Based on your answers to the UgotIt Mailbox Company question in #1, imagine a situation where firm produces a quantity of 300 that it sells at a price of $50 each.
What will be the company’s profits or losses?
How can you tell at a glance whether the company is making or losing money at this price by looking at average cost?
At the given quantity and price, is the marginal unit produced adding to profits?

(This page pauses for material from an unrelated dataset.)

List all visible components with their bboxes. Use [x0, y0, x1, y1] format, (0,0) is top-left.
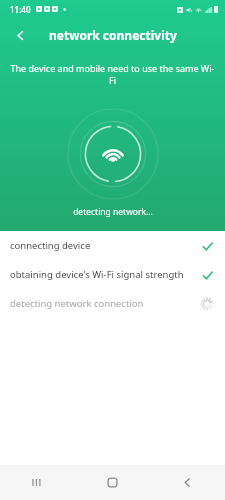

WHERE QUESTION 1, IS AS FOLLOWS
The UGotIt Mailbox company has fixed costs of $8,000, and its variable costs for a range of output levels are shown below. Calculate total cost, average cost, marginal cost, and average variable cost for the different quantities of output shown. Sketch one diagram showing total cost, and another diagram that shows AC, MC, and AVC.
Quantity Variable Cost
0 —
100 $1,000
200 $2,000
300 $4,000
400 $8,000
500 $15,000
600 $25,000
1) Profits = Total revenue- total cost
Total revenue= price*quantity
= 50*300
= 15000
Total costs = fixed cost+ variable cost when 300 units are produced
= 8000+4000
=12000
Profits= 15000-12000=3000
* We can tell whether the company is making Profits or losses at the current price by comparing the current price to the average cost. If current price exceeds average cost, then company is making Profits. If current price is less than the average cost, company is facing losses.
Here , price= 50
Average cost = 12000/300= 40
Price> average , so company is making Profits.
* At the given quantity and price, marginal unit produced is adding to the total profits. ( As the difference between price and average cost is positive.)